Jusqu'à l'heure, les frères musulmans n'ont pas affiché une position claire ?
Il est vrai que les frères musulmans ont affiché une certaine réserve. Leur position peut s'expliquer par la campagne des arrestations menée contre eux é. En fait, ils savent très bien qu'ils sont dans la ligne de mire du pouvoir. Le Parti au pouvoir a déjà déclaré que derrière les actes de vols et pillages se trouvent les frères musulmans. Il a même déclaré qu'il détient des preuves palpables. Déjà, vendredi dernier, on a procédé à l'arrestation de plus de 34 membres de la Jamaâ. Cette situation a poussé le « Guide général » de la Jamaâ à lancer un appel à ses membres pour constituer des commissions populaires afin de protéger les biens publics et privés. Une manière pour démentir les propos du parti au pouvoir.
Notons que les revendications d'El Jamaâ ont porté juste sur la levée de l'état d'urgence, la dissolution du Parlement et la réforme de la Constitution…et ne contenaient guère un appel clair pour le départ de Moubarak.
Au cas où le régime de Moubarak s'effondrait, quel impact sur les équilibres stratégiques dans la région ?

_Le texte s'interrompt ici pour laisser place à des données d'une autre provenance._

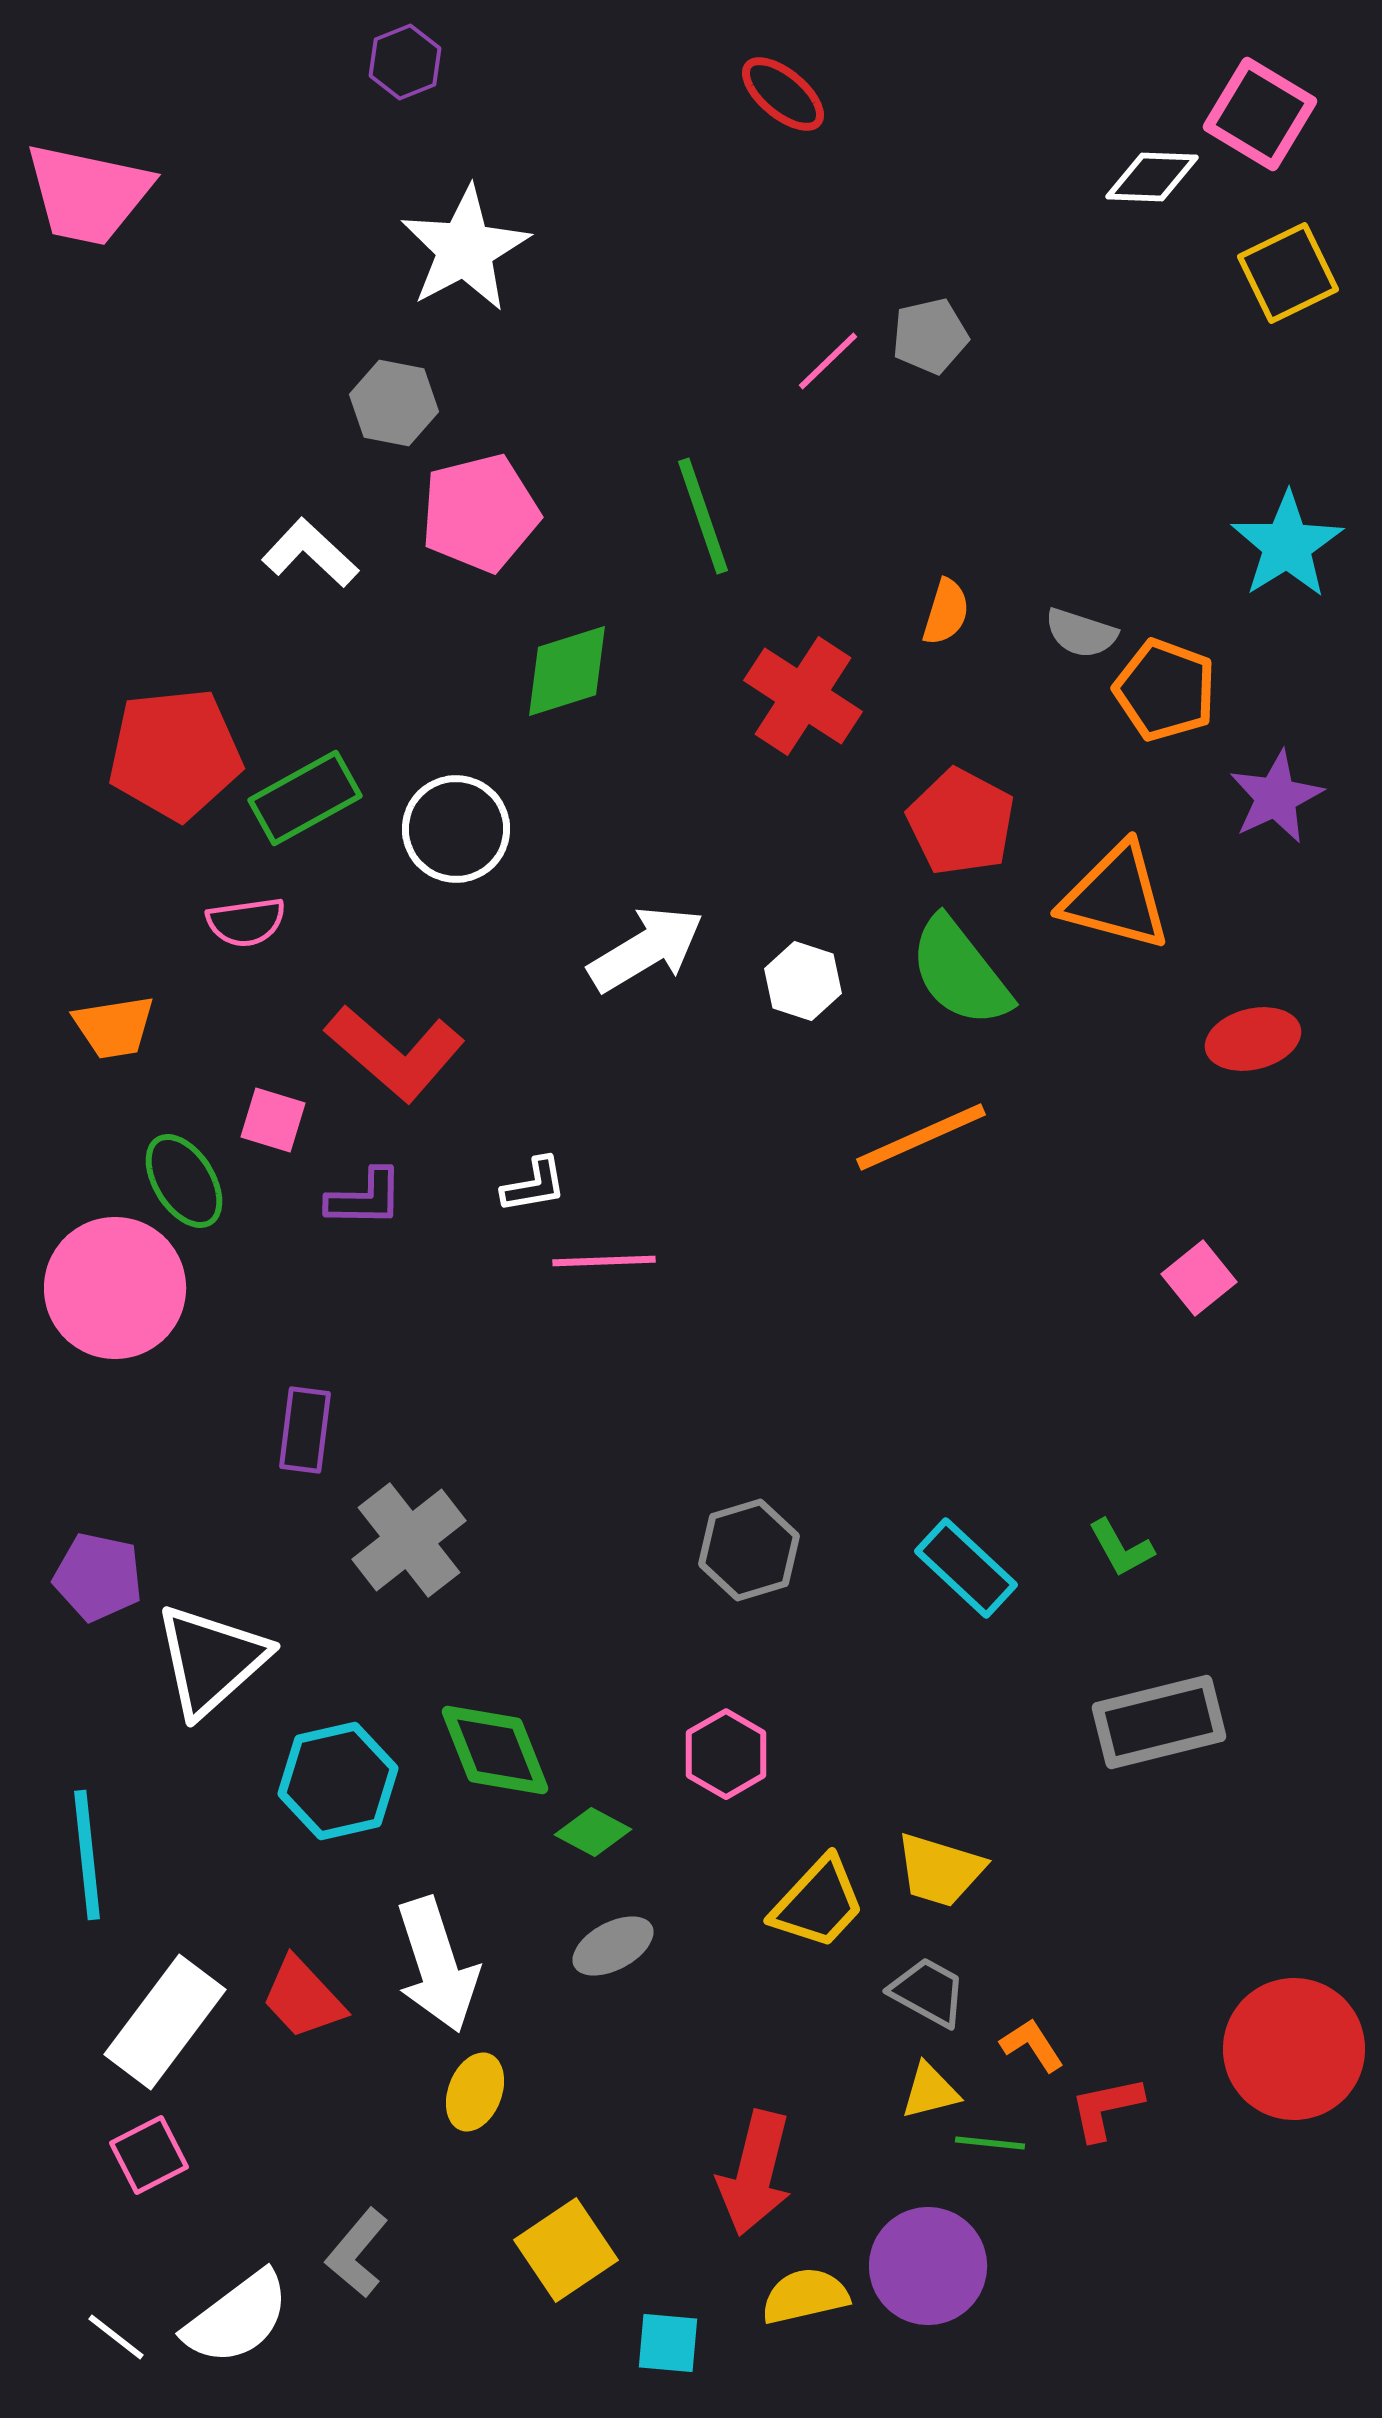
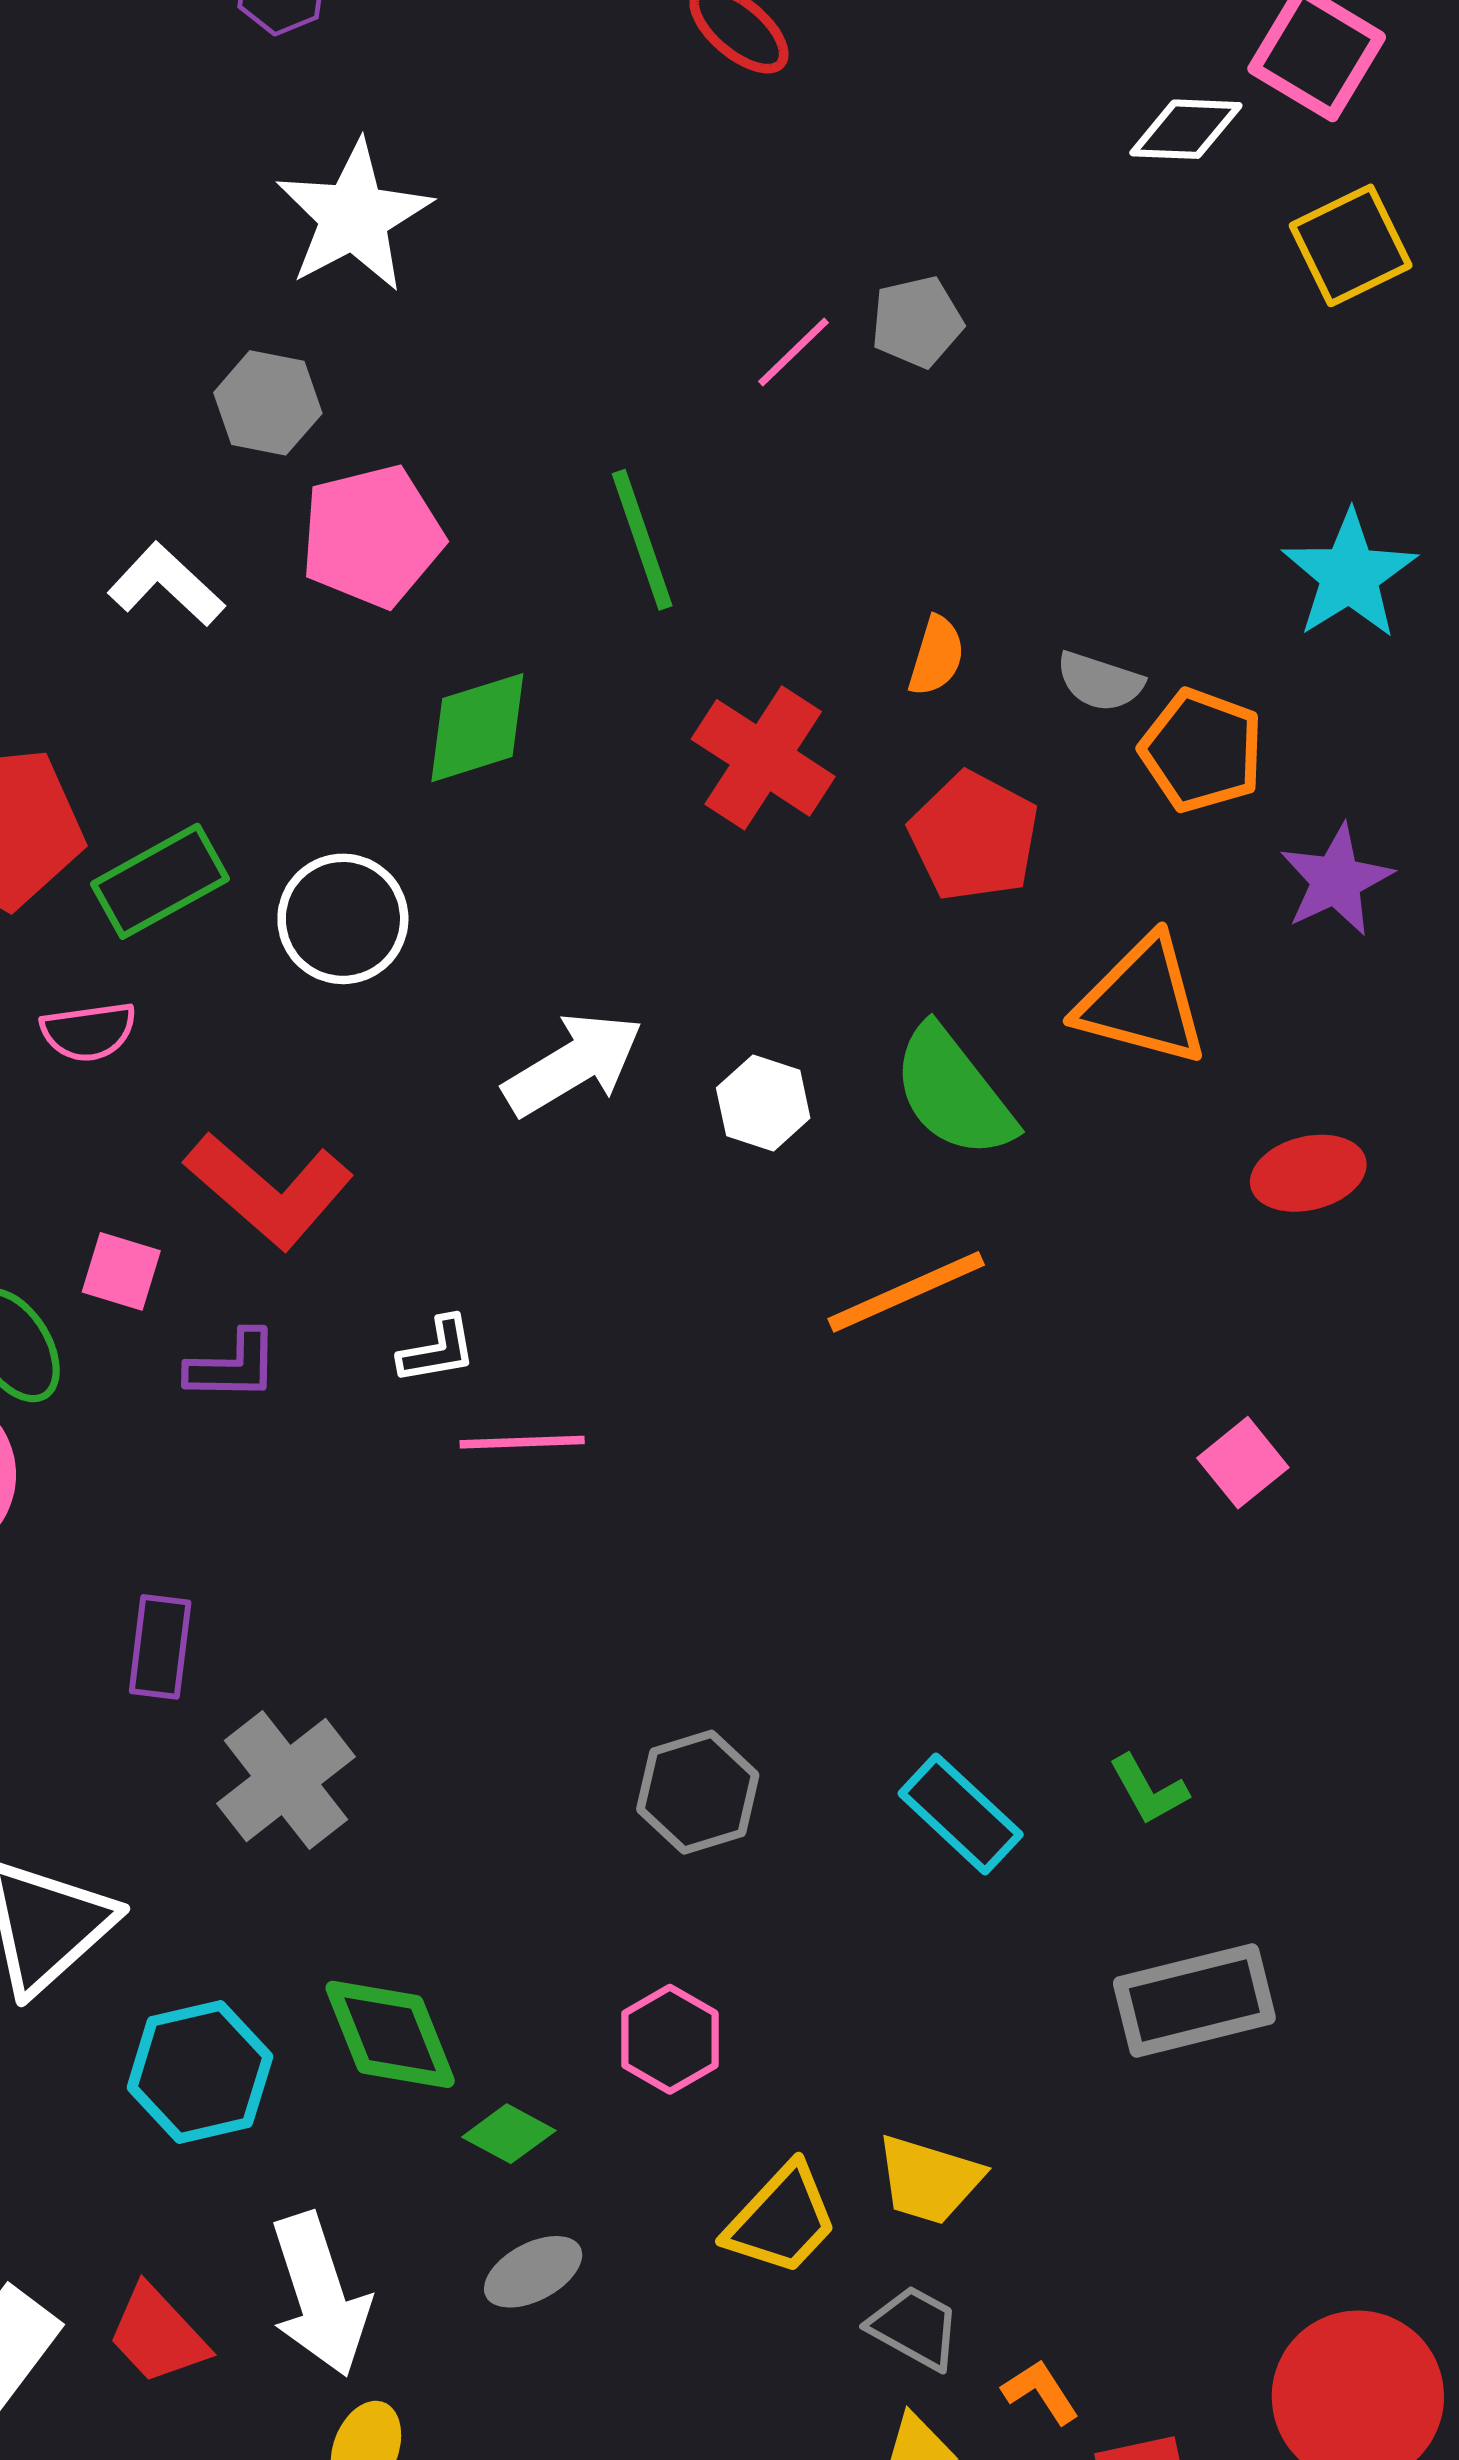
red pentagon: (961, 822) -> (974, 837), moved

Ceux qui croient que le régime de Moubarak va s'effondrer se trompent énormément. En fait, depuis le déclenchement de la crise, l'administration américaine s'est réunie autant de fois que les dirigeants égyptiens. Cela témoigne de l'importance stratégique qu'occupe la région auprès des Etats-Unis. Et dans le cas où Omar Sulaiman accéderait au pouvoir, il va procéder à des changements tels l'élargissement des espaces de libertés et l'application de quelques réformes politiques sans toucher à l'essence du pouvoir. Le départ de Moubarak ne va pas changer grande chose. Et pour cause, le peuple égyptien n'est pas encadré par l'opposition. Le mouvement des jeunes de 6 avril, à l'origine de ces événements, ne dispose d'aucune vision, ou alternative au régime actuel.